Secondo Lagalla, dunque «si potrebbe in sostanza fare per le università italiane la stessa valutazione che nel 1999 ha portato l’Onu a classificare il sistema sanitario italiano come il secondo migliore al mondo, risultato che desta stupore quando si abbia davanti agli occhi il degrado di certi reparti ospedalieri, ma che diventa plausibile se si tiene conto della sua copertura media sulla popolazione e non soltanto dei centri di eccellenza scientifica. Allo stesso modo, il nostro sistema universitario è complessivamente di buon livello, nel senso che esso assicura una qualità media diffusa sul territorio con pochi picchi (che si concentrano in specifiche discipline), ma anche senza troppe deficienze gravi. Ed inoltre il numero di università su tale medio livello è considerevole, visto che ci si posiziona come il quarto o quinto paese al mondo per numero di università che rientrano tra le prime 500, a seconda delle classifiche prese in esame».

«Ma Catania? – si chiede il rettore -. Certo non è presente nella classifica ARWU, se non per la fisica. Ma quale è la sua performance generale nella varie classifiche esistenti? Ebbene, considerando gli undici ranking più importanti, vediamo che Catania si piazza in “posizione utile” (cioè in generale tra le prime 500 o addirittura 400) in ben quattro ranking (cinque nel 2013). E le università italiane ad avere piazzamenti in almeno due ranking non sono mica molte: solo 31. Dunque, anche in questo caso vale quanto detto prima sulla performance generale delle università.

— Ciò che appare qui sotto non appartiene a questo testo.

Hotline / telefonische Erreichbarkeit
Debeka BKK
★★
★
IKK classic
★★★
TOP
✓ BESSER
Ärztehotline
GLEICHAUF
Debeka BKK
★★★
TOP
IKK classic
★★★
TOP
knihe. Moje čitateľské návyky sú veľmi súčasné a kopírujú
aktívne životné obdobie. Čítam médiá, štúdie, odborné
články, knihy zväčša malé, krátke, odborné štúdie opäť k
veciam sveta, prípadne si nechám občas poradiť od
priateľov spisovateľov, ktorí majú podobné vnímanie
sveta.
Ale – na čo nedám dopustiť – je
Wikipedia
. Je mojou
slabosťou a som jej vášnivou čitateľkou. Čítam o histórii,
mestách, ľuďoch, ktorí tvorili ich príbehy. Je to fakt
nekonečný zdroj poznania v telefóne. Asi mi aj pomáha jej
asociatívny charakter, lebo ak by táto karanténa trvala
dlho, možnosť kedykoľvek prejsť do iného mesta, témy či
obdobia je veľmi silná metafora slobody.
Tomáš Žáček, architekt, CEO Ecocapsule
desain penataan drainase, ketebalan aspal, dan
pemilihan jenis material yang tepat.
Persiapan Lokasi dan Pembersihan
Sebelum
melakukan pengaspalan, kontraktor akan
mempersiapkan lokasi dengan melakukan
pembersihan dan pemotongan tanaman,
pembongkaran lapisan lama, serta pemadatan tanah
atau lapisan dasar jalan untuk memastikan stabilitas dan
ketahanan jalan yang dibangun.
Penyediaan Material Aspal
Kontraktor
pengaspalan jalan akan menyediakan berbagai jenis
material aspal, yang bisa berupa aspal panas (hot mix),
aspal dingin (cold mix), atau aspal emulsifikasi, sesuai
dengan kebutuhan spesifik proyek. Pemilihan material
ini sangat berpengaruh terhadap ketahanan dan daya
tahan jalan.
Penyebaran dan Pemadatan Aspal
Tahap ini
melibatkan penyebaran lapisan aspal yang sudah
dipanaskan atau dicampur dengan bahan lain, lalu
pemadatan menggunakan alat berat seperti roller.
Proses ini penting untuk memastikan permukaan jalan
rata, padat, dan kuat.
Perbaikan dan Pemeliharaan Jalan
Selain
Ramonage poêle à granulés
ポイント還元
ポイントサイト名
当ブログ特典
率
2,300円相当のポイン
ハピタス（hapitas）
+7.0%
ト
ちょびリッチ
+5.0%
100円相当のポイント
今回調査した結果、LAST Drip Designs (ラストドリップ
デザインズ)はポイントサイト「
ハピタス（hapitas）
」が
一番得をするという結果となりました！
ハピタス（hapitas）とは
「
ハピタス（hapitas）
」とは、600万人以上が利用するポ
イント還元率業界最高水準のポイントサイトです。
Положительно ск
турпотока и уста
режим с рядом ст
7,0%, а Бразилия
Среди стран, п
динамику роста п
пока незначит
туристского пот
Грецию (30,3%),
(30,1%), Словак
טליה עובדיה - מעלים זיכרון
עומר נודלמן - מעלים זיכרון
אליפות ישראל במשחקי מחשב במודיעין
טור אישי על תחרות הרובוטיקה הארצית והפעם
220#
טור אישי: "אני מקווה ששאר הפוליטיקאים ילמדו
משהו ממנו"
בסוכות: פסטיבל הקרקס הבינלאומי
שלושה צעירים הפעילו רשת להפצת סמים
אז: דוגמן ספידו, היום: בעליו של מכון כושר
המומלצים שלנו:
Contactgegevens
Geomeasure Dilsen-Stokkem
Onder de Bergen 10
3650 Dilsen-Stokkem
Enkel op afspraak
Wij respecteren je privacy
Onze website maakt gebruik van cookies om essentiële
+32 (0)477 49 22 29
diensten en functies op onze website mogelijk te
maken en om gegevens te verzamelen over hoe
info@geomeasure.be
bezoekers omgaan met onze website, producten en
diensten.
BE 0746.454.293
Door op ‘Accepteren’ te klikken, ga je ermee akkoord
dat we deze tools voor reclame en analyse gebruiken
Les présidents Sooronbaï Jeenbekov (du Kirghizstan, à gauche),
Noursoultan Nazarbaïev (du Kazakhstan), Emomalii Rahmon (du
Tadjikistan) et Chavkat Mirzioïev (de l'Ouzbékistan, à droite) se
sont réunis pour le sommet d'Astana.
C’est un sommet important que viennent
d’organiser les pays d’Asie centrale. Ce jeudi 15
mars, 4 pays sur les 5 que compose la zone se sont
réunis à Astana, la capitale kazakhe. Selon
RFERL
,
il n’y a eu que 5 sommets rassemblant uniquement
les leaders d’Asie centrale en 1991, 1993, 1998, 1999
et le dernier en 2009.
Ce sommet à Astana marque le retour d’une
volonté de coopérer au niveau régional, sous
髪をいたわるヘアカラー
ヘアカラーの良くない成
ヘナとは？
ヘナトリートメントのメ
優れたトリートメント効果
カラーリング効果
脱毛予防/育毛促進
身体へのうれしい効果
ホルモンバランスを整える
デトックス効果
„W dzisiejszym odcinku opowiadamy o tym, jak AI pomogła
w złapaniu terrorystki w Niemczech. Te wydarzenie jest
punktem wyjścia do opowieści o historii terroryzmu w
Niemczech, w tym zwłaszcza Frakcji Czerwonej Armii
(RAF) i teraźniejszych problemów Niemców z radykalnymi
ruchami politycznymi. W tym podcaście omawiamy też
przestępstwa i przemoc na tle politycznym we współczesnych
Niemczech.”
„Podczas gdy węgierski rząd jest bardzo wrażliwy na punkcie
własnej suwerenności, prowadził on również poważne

Non si può infine ignorare la questione del finanziamento. Vogliamo fare qui soltanto un esempio, prendendo come pietra di paragone l’università di Harvard, che in tutti i ranking occupa quasi sempre il primo posto: essa ha ricevuto per il 2009 in finanziamenti per ricerca circa 705 milioni di dollari; il nostro ministero (Miur) ha stanziato per finanziare l’intera ricerca universitaria italiana per il 2009 la somma di 136.754.000 di dollari, cioè solo il 19,3 per cento di quello che riceve la sola Harvard; e Catania ha avuto nel 2010 la somma di solo 4,2 milioni di dollari, cioè lo 0,6 per cento di quanto avuto da Harvard, pur avendo un numero di docenti superiore e tre volte più studenti di quelli immatricolati nella prestigiosa università americana».

Riguardo, invece, all’intera spesa scientifica del sistema universitario italiano (qualunque ne sia la fonte di finanziamento, privata o pubblica), «apprendiamo da dati ministeriali  – sottolinea Lagalla – che nel 2006 questa ammontava a 5.327,4 milioni di dollari. In considerazione del fatto che di certo essa non è cresciuta in maniera consistente ad oggi (il Fondo di finanziamento ordinario è infatti calato del 19,3 per cento in termini reali dal 2009 al 2013), constateremo che la spesa per tutta la ricerca scientifica universitaria italiana è soltanto circa 8 volte superiore a quella della sola Harvard. Con questi numeri la domanda che di solito si fa (perché i ricercatori italiani producono così poco rispetto ai colleghi americani?) andrebbe capovolta: come mai i ricercatori americani distanziano di così poco quelli italiani, in considerazione dei mezzi strumentali, delle risorse economiche e delle strutture di cui beneficiano?»

«Insomma – conclude -, prima di disprezzare l’università italiana stiamo attenti a cosa giudichiamo e teniamo presente la differenza di valori e di risorse. Per dire l’ultima, è stato calcolato da Ellen Hazelkorn che per entrare tra le top 100 un ateneo deve spendere annualmente qualcosa come 1,5 miliardi di euro. Quante sono le università italiane che possono permettersi simili spese? Non certo Catania, le cui entrate totali per il 2011 sono state all’incirca di 344 milioni di euro».